◆ **Exercise**:
Nothing but the lines from the start of the entries through the line holding "rødvin (to ganske store glass) mello" is to be repeated, exactly and with pictures excluded.

◆ **Supplied material**:

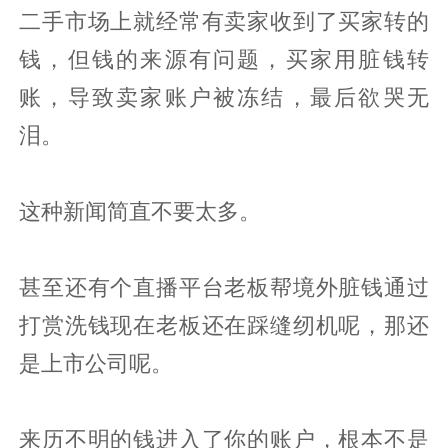
二手市场上就经常有卖家收到了买家转的
钱，但钱的来源有问题，买家用脏钱转
账，导致卖家账户被冻结，最后欲哭无
泪。
这种新闻简直不要太多。
甚至还有个直播平台老板帮境外脏钱通过
打赏洗钱现在老板还在踩缝纫机呢，那还
是上市公司呢。
来历不明的钱进入了你的账户，根本不是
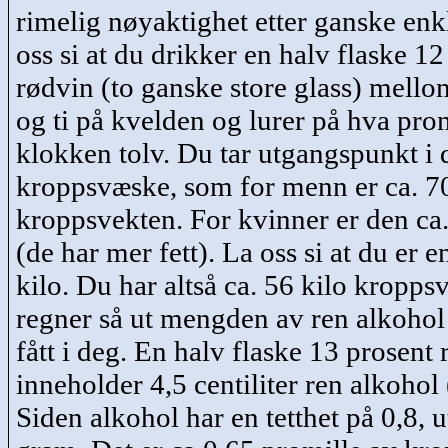
rimelig nøyaktighet etter ganske enkl
oss si at du drikker en halv flaske 12
rødvin (to ganske store glass) mello
og ti på kvelden og lurer på hva pro
klokken tolv. Du tar utgangspunkt i 
kroppsvæske, som for menn er ca. 7
kroppsvekten. For kvinner er den ca
(de har mer fett). La oss si at du er
kilo. Du har altså ca. 56 kilo kropp
regner så ut mengden av ren alkohol
fått i deg. En halv flaske 13 prosent
inneholder 4,5 centiliter ren alkohol
Siden alkohol har en tetthet på 0,8, u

◆ **Response area**:
二手市场上就经常有卖家收到了买家转的
钱，但钱的来源有问题，买家用脏钱转
账，导致卖家账户被冻结，最后欲哭无
泪。
这种新闻简直不要太多。
甚至还有个直播平台老板帮境外脏钱通过
打赏洗钱现在老板还在踩缝纫机呢，那还
是上市公司呢。
来历不明的钱进入了你的账户，根本不是
rimelig nøyaktighet etter ganske enkl
oss si at du drikker en halv flaske 12
rødvin (to ganske store glass) mello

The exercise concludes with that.